Looking at the WikiLeaks database, I find zero evidence of references to Ziff Brothers contributions in the DNC emails, but the total references to contributions, only from April to May, seem pretty scanty over all, and there aren't any references to famous Clinton contributor names like Pritzker or Saban either, and I might have no idea how to find them. It could be that there just weren't any in the stolen emails, which would wreck my hypothesis, or it could be that there weren't any in the months the Russians and WikiLeaks focused on, or it could be that Russians and WikiLeaks pulled all the stuff I'm curious about out of the collection, but I think my inability is as good a reason as any of those.

I'm not ready to ask the DNC or the Ziffs to check out their own records on this, but if any cops who know them are reading this, you might give it a try.
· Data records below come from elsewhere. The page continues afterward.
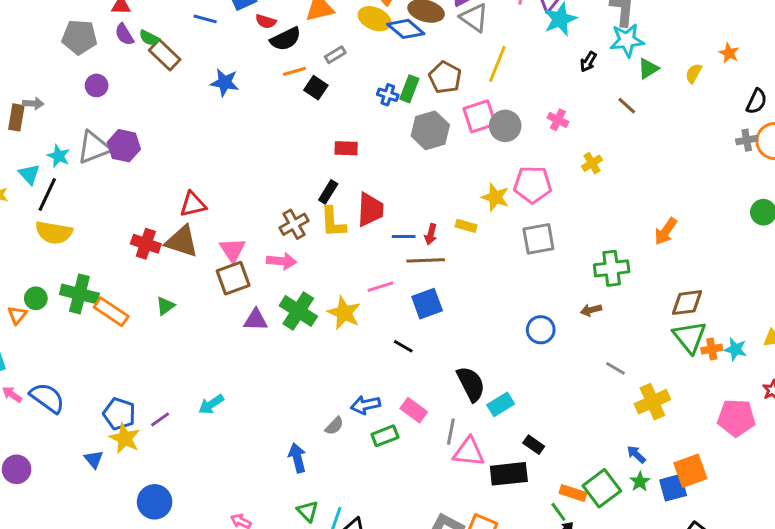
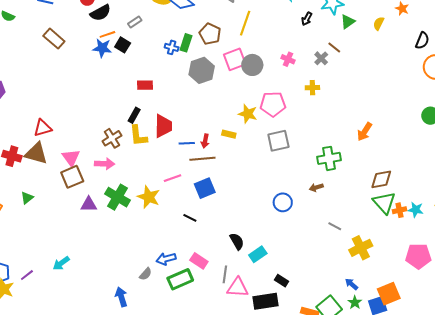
brown rectangle: (165, 55) -> (54, 39), moved
blue star: (225, 82) -> (102, 48), moved
gray cross: (747, 140) -> (321, 58), moved, turned -32
yellow cross: (592, 163) -> (312, 88), turned 32
black semicircle: (471, 384) -> (237, 241), size x0.7
green rectangle: (385, 436) -> (180, 279), size x1.4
It does begin to look more and more like the thing I've been imagining, and it does so because of the particular questions the Special Counsel's investigators decided to ask.




Norbert Sell's Kochtopfxyolophon (Cooking pot xylophone), 2008

Also, once again, don't forget that it was Akhmetshin who sketched out the quid pro quo at the meeting and got Junior to sort of agree (Emptywheel was on this part instantly):
Akhmetshin then spoke about U.S. sanctions imposed under the Magnitsky Act and Russia’s response prohibiting U.S. adoption of Russian children.731 Several participants recalled that Trump Jr. commented that Trump is a private citizen, and there was nothing they could do at that time.732Trump Jr. also said that they could revisit the issue if and when they were in government.733
There are lots of redactions (grand jury material, and I'm not prepared to guess which witness unless it's Manafort, whose grand jury testimony was notably "false and misleading", but Akhmetshin and Kaveladze both testified to the grand jury on the meeting) in the footnotes to this brief paragraph, and a reminder that Junior agreed, in Senate testimony, that he had done as reported, suggesting to me that Mueller has imagined this too, and tried to work it up:

730   Kaveladze 11/16/17 302, at 8; ■■■■■■■■■■■■■■■■■■■■■■■■■■■■■■■■■■■■■■■■■■■■■■■■■■■■■■■■■■■■■■■■■■■■■■■■ Akhmetshin 11/14/17 302, at 12.
731 Samochornov 7/13/17 302, at 3; ■■■■■■■■■■■■■■■■■■■■■■■■■■■■■■■■■■■■■■■■■■■■■■■■■■■■■■■■■■■■■■■■■■■■■■■■■■■■■■■■■■■■■■■■■
732 E.g., Akhmetshin 11/14/17 302, at 12-13; ■■■■■■■■■■■■■■■■■■
733 Akhmetshin 11/14/17 302, at 12-13; ■■■■■■■■■■■■■■■■■■■■■■■ Samochornov 7/13/17 302, at 3. Trump Jr. confirmed this in a statement he made in July 2017 after news of the June 2016 meeting broke. Interview of: Donald J. Trump, Jr., Senate Judiciary Committee U.S. Senate Washington DC, 115th Cong. 57 (Sept. 7, 2017).
And this (as recalled by people who didn't know what they were seeing and hearing, and didn't imagine it was important at the time, or in the case of at least two of them who were hiding something) is how the conspiracy was sealed—the proffer of DNC emails, the counter-offer to lift sanctions if Trump was elected—right in front of everybody's eyes.